Texton’s shareholders vote against share repurchase

08 January 2019

Shareholders of Texton Property Fund have voted against the repurchase of shares in terms of the put option related to Texton’s 2014 broad-based black economic empowerment (BBBEE) deal, the company noted in a statement on Monday.

Under the terms of the transaction, Texton Broadbased Empowerment RF, a BEE vehicle, acquired Texton shares funded by a loan from the Public Investment Corporation (PIC). Texton agreed to a put option as security for the BEE vehicle’s loan, subject to various terms and conditions, the most important being the requirement that shareholder approval be obtained for the acquisition of the shares under the put option.

The high turnout at Texton’s general meeting on December 28, 2018, saw active shareholders making an unambiguous vote against the repurchase, with 99.99% of those who voted voting against the share repurchase. Nearly 278-million shares were eligible to vote of which nearly 234-million, or 76% of the eligible votes, elected to participate. Shares that did not qualify to vote included treasury shares and those held by the PIC and Texton Broadbased Empowerment RF.

About 10% of the eligible votes abstained from voting. The general meeting was called after, first, a loan default occurred when the minimum share cover ratio was breached as Texton’s share price remained lower than the original issue price. Further, in August and September 2018, the PIC gave notice that it was exercising the put option.

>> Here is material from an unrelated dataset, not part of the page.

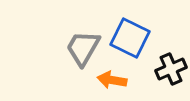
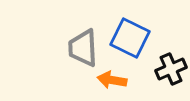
gray trapezoid: rotated 33 degrees counterclockwise
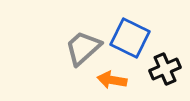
gray trapezoid: rotated 51 degrees clockwise
black cross: moved 6 px left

The put option was conditional on receiving the necessary shareholder and regulatory approvals required to repurchase the BEE shares, equalling 13.79% of Texton’s issued ordinary share capital. The put option repurchase price equated to R12.90 per Texton share. Compared with the closing price of Texton shares of R4.10 on the last practicable date, November 20, 2018, this represented a premium of about 215% to the market price.

Based on legal advice received from two separate senior counsel and after having followed the prescribed legal processes in terms of the contract, the shareholders’ no vote means that Texton is released from its obligation to repurchase shares in terms of the put option.

“This matter is the last of a number of legacy issues that has created uncertainty for Texton investors. Given the outcome of this vote, we now look forward to working with all shareholders to regain the value that has been lost over the last number of years and to place them in the position that they were initially in,” Texton Property Fund CEO Marius Muller commented.